An article in the March 23, 2009 edition of Aviation Week & Space Technology reports that, because of the decreased demand for air travel and the resulting loss of airport revenues, U.S. airports are seeking to replace lost revenues through non-airline related uses of airport land.  According to AW&ST, almost half of the revenues earned by airports comes from landing fees and rent for ticket counters and gates.  The balance comes from food and retail concessions, parking fees, rental car facilities and on-site hotels.  Therefore, as passenger traffic declines, so do airport revenues.

The declines in passenger traffic and airport revenues have forced airports to focus more on the use of one of their most valuable assets – land.  Many airports are looking at developing airport land for aviation related uses that do not produce passenger generated revenues, such as flight simulator facilities and air cargo facilities.  Some airports are considering non-aeronautical uses of airport property, such as warehouses, distribution centers and light industry, as alternate sources of revenue.
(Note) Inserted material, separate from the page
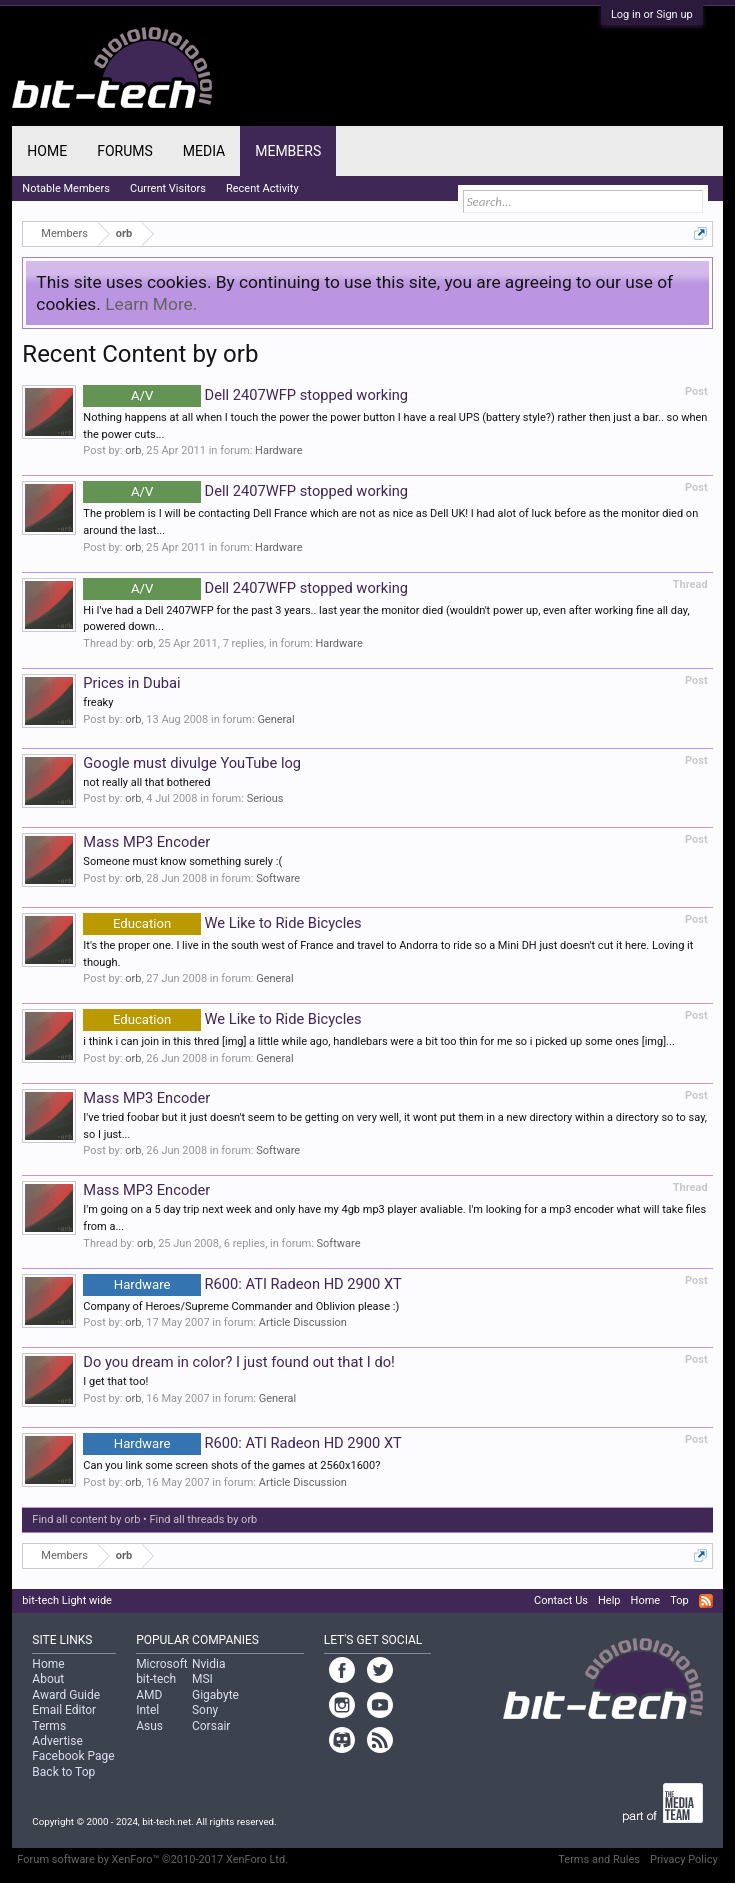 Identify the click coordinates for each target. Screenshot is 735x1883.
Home (47, 151)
These kinds of uses present a number of potentially critical issues that must be considered in planning the use of airport land for non-aviation purposes, as well as planning for nearby off-airport development.  For example, entry by suppliers and employees of on-airport businesses are likely to create added airport access and security concerns.  New on-airport structures may impact air and ground safety and air traffic control procedures, and limit or restrict future changes in airport configuration and development.  New airport tenants will require new airport ground leases.

Another related question is whether the Federal Aviation Administration (FAA) will apply and  enforce Federal grant assurances with respect to non-aeronautical activities on airport property.  Sponsors of public airports that accept Federal assistance, either in the form of grants under the Airport Improvement Program (AIP) or property conveyances under the Surplus Property Act, are obligated to comply with certain written grant assurances that require that the airport be operated for the use and benefit of all types, kinds and classes of aeronautical activity.  Federally obligated airport sponsors are prohibited from discriminating among airport users or granting exclusive rights, i.e., a right granted to a single operator to provide an aeronautical activity to the exclusion of others.  The grant assurances expressly refer only to aeronautical activities.  However, with the advent of increased non-aeronautical activity on airport property, the applicability of grant assurances to such activity is likely to become an important issue.

Other potential issues include increased on- and off-airport surface transportation, increased off-airport development, increased applications by businesses or individuals for access to the airport infrastructure from outside airport property, i.e., “through-the-fence” operations, and various environmental impact issues.